What to trade

JonnyT

Senior member
2,560 22
Hi folks,

I've dipped my toe into the commodities market with a long on Corn. This was based on a simple higher high, higher low.

Howwver I would like to trade a diverse spread of commodities and wandered if anyone had any thoughts on what tends to trend. I have absolutely no knowledge or experience of commodoties.

For example. Which Grain should I concentrate on? Corn, Wheat, Soya?

Any ideas welcomed.

Thanks

JonnyT
 

oatman

Senior member
2,879 22
Jonny, they're all seasonal, it's worth digging out some history. Have a look at the volumes. I'm not up to date at the mo but soybeans was always a big one. You also get the spreads v soymeal and oil. Cotton used to have a good spec following. If you want to trade softs(cocoa,coffee,sugar) then NY is more liquid than London.

cheers
 

ianshep

Junior member
17 0
Paul,

I'm assuming from your comments that you're looking at daily charts.

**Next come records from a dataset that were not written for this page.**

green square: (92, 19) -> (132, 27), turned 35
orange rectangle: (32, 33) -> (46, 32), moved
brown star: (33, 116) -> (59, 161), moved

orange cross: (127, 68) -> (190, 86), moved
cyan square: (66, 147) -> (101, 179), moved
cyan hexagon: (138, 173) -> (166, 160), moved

Gold has been showing nice, clean swings for some time and crude oil hasn't been too bad since the 'random' war volatility has been left behind.

Away from physicals, T-bonds trend nicely and so do a number of forex relationships. My favourites are ASD/JY USD/CAD and EU/GBP, because they all seem to exhibit nice, orderly moves and they are not muchly correlated with each other. For me, the worst forex cross is USD/JY which always seems strikingly 'dirty', with the daily range normally being pretty large compared with the interday movements and lots of long tails on the daily candles.
 

darrenf

Well-known member
481 3
Would agree on T bonds and forex generally. However, I think with forex you need to choose a number of instruments to follow and trade the ones that seem to be trending best at the moment.
To me, these are similar. EUR/USD, EUR/YEN, EUR/GBP, USD/CAD.
USD/JPY is messy and has been for some time but have a look at the period Oct 01 to August 02 for some very nice trends in USD/JPY.

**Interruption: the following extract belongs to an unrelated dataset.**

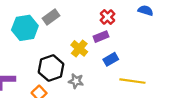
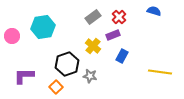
gray rectangle: (51, 17) -> (93, 17), moved
blue rectangle: (111, 59) -> (122, 56), turned -32
yellow line: (132, 81) -> (160, 72), moved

One of the reasons I like forex is that you have a good choice of instruments, some of which will usually be displaying trending behaviour. I track nine pairs on a daily basis.
 

TBS

Well-known member
385 0
JT - go and have a play with www.traderscommunity.com
 

JonnyT

Senior member
2,560 22
Sandy,

I've been exploring it and associated links for most of the day!!!

Many more days to go.

Thanks for the link.

JonnyT
 

Andreas

Active member
109 0
If you are starting in commodities I would look at markets with sufficient volume and OI, and which tend to trend nicely.

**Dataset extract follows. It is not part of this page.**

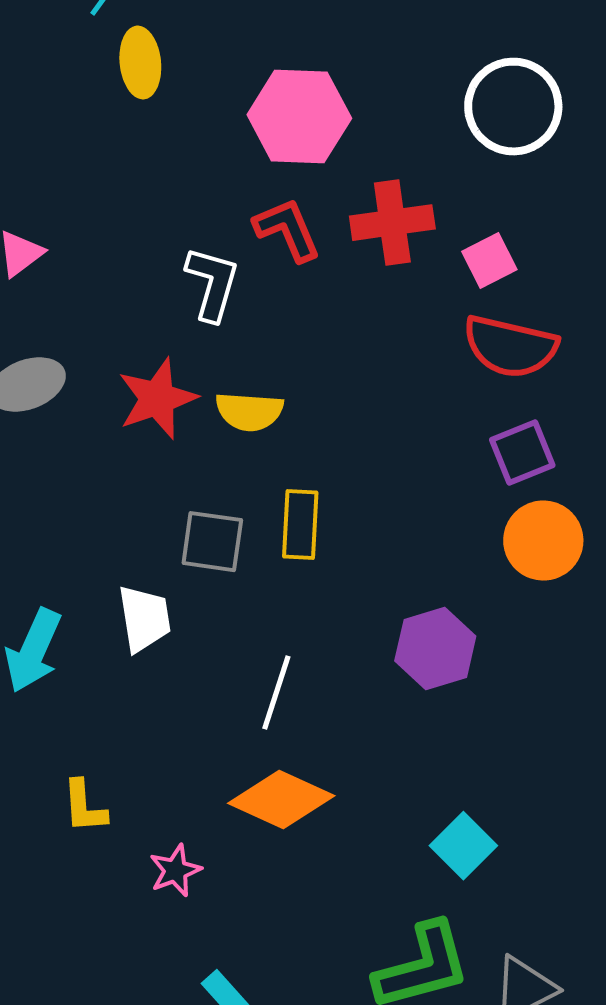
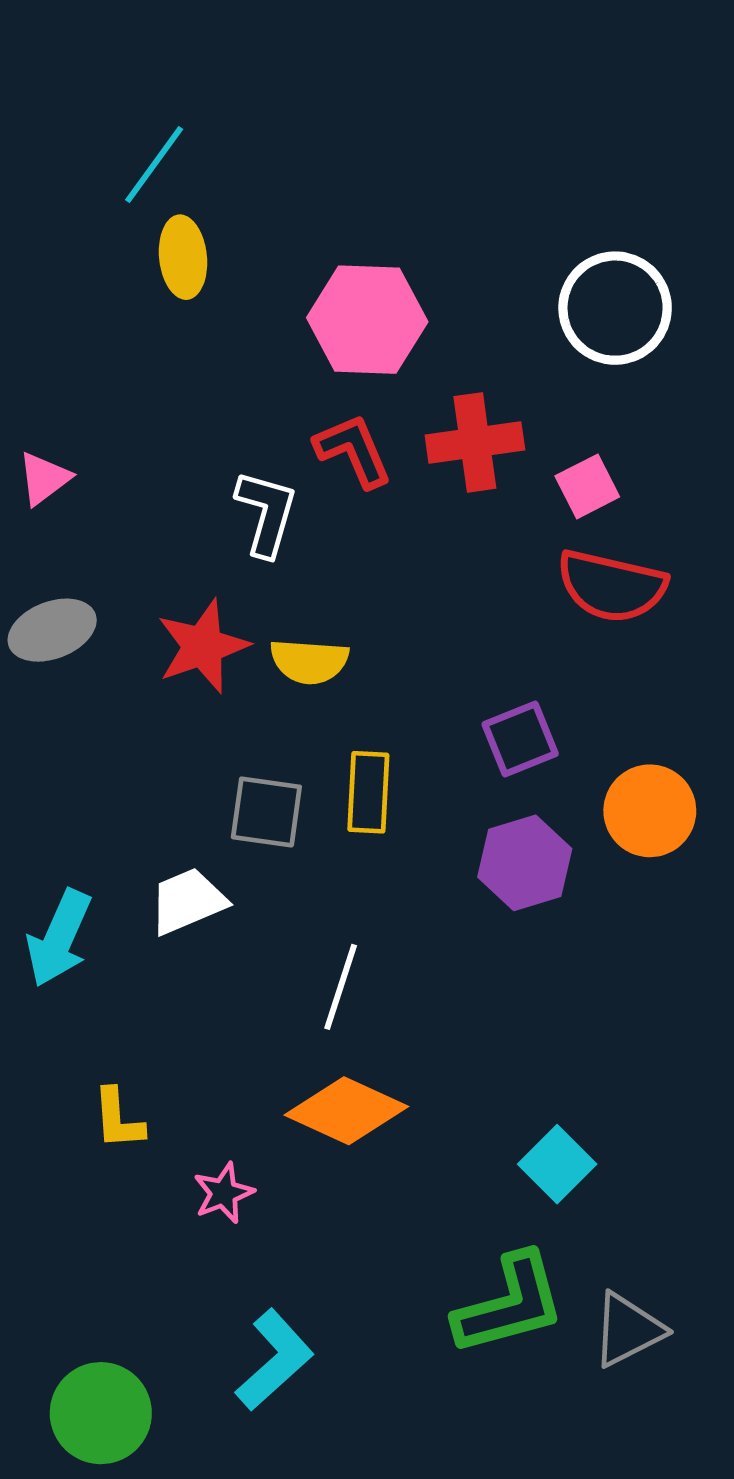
purple square: (522, 453) -> (520, 739), moved
white trapezoid: (144, 619) -> (188, 901), turned -104
purple hexagon: (435, 649) -> (525, 863), moved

The grains are good, apart from oats which is very thin. Soybeans can be very volatile.

Livestocks trend nicely and have enough volume. Be careful with lean hogs, and stay away from pork bellies (too thin and volatile).

The currencies are good, so are the T-bond and Eurodollar.

The energies are volatile and require deep pockets (margin), except when you trade spreads. Be careful in general with the NY markets, they are not known for good and fast fills.

Just my 2 cents, have a good week !

Andreas
 

-oo0(GoldTrader)

Well-known member
345 5
Seasonal calendar spreads

If you are starting out, Seasonal calendar spreads.
JonnyT said:
Howwver I would like to trade a diverse spread of commodities and wandered if anyone had any thoughts on what tends to trend. I have absolutely no knowledge or experience of commodoties.